# Simple lunch



## 192 (Oct 1, 2007)

Yellowedge cheeks with a cajun lemon butter sauce, sliced mater and avocado. Perfect.


----------



## JoeyWelch (Sep 25, 2009)

Where’s the rest of it?


----------



## AdrenB (Jun 20, 2017)

jlw1972 said:


> Where’s the rest of it?


Simple must mean small....


----------



## 192 (Oct 1, 2007)

Not a huge lunch eater.


----------



## JoeyWelch (Sep 25, 2009)

grouper22 said:


> Not a huge lunch eater.


I can but feel much better when I eat light.

The cheeks look good.


----------



## hebegb again (Oct 9, 2017)




----------



## Jason (Oct 2, 2007)

1/3 of the plate is edible.... hahaha


----------



## smooth move (Sep 25, 2012)

jlw1972 said:


> Where’s the rest of it?


i think he meant where's his. at least that's what i was thinking----and also why didn't i do that for lunch. looks good!


----------



## MrFish (Aug 21, 2009)

jlw1972 said:


> Where’s the rest of it?


Carbs ruin your buzz.


----------



## Fishhead706 (Apr 26, 2009)

Healthy living right there!


----------



## jspooney (Oct 2, 2007)

Cajun lemon butter sauce? Store bought? What is it?


----------



## 192 (Oct 1, 2007)

jspooney said:


> Cajun lemon butter sauce? Store bought? What is it?

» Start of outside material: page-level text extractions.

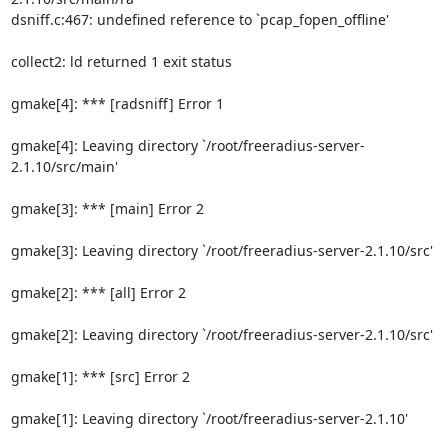
dsniff.c:467: undefined reference to `pcap_fopen_offline'

collect2: ld returned 1 exit status

gmake[4]: *** [radsniff] Error 1

gmake[4]: Leaving directory `/root/freeradius-server-
2.1.10/src/main'

gmake[3]: *** [main] Error 2

gmake[3]: Leaving directory `/root/freeradius-server-2.1.10/src'

gmake[2]: *** [all] Error 2

gmake[2]: Leaving directory `/root/freeradius-server-2.1.10/src'

gmake[1]: *** [src] Error 2

gmake[1]: Leaving directory `/root/freeradius-server-2.1.10'
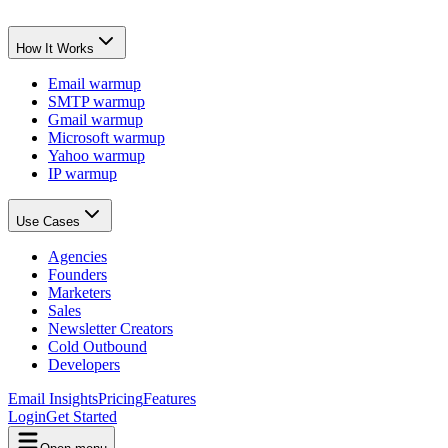
How It Works
Email warmup
SMTP warmup
Gmail warmup
Microsoft warmup
Yahoo warmup
IP warmup
Use Cases
Agencies
Founders
Marketers
Sales
Newsletter Creators
Cold Outbound
Developers
Email Insights
Pricing
Features
Login
Get Started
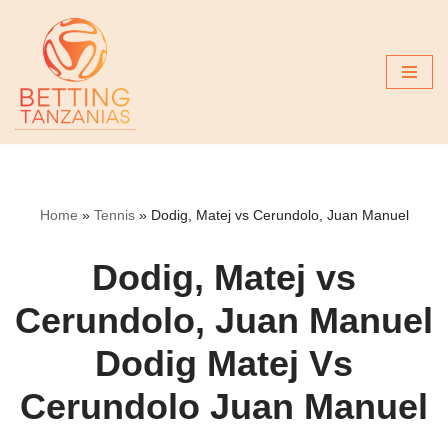
Skip
to
content
Home
»
Tennis
»
Dodig, Matej vs Cerundolo, Juan Manuel
Dodig, Matej vs
Cerundolo, Juan Manuel
Dodig Matej Vs
Cerundolo Juan Manuel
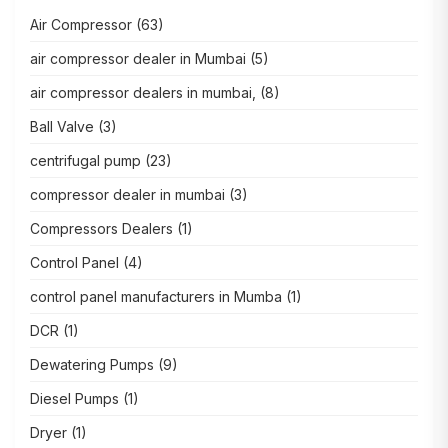
Air Compressor
(63)
air compressor dealer in Mumbai
(5)
air compressor dealers in mumbai,
(8)
Ball Valve
(3)
centrifugal pump
(23)
compressor dealer in mumbai
(3)
Compressors Dealers
(1)
Control Panel
(4)
control panel manufacturers in Mumba
(1)
DCR
(1)
Dewatering Pumps
(9)
Diesel Pumps
(1)
Dryer
(1)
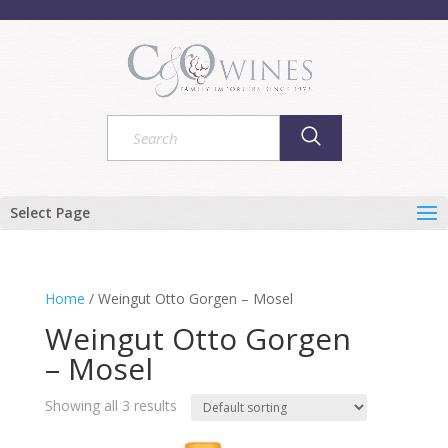
Select Page
Home
/ Weingut Otto Gorgen – Mosel
Weingut Otto Gorgen
– Mosel
Showing all 3 results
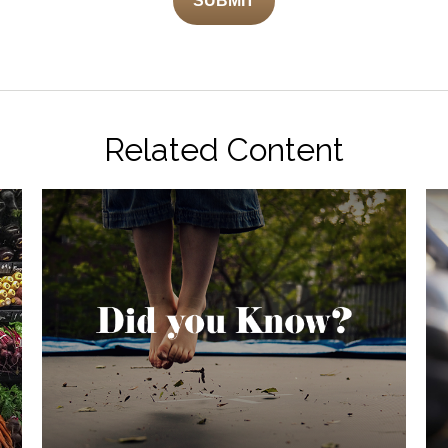
Related Content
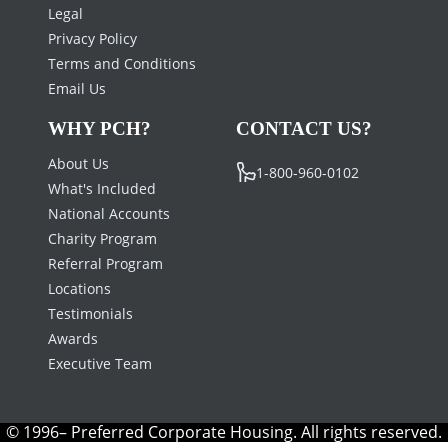
Legal
Privacy Policy
Terms and Conditions
Email Us
WHY PCH?
CONTACT US?
About Us
1-800-960-0102
What's Included
National Accounts
Charity Program
Referral Program
Locations
Testimonials
Awards
Executive Team
© 1996– Preferred Corporate Housing. All rights reserved.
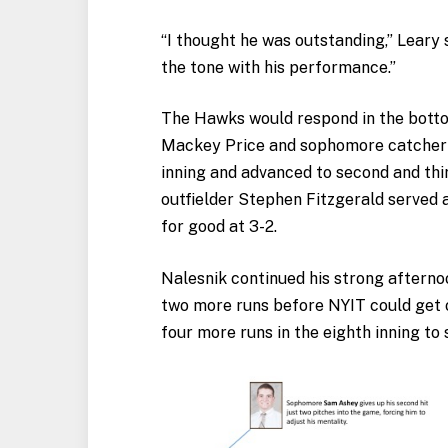
“I thought he was outstanding,” Leary 
the tone with his performance.”
The Hawks would respond in the bottom
Mackey Price and sophomore catcher R
inning and advanced to second and thir
outfielder Stephen Fitzgerald served a
for good at 3-2.
Nalesnik continued his strong afterno
two more runs before NYIT could get o
four more runs in the eighth inning to s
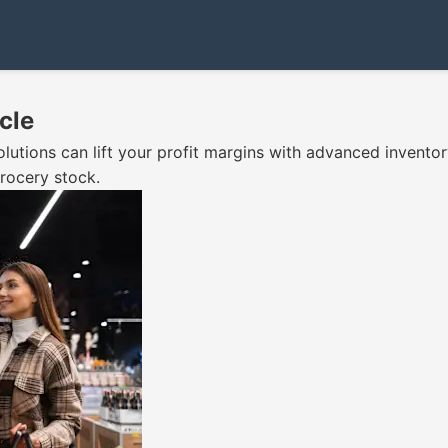
cle
olutions can lift your profit margins with advanced inven
rocery stock.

Butter, Slap yo Mama, fresh lemon juice and a touch of zest. Reduce and drizzle over the completed fish.


----------



## ChileRelleno (Jul 7, 2012)

How do y'all think he keeps his girlish figure? 

Looks great man!
Now lets see some Pomp recipes.


----------



## hebegb again (Oct 9, 2017)

Mike, got bobo recipes??


----------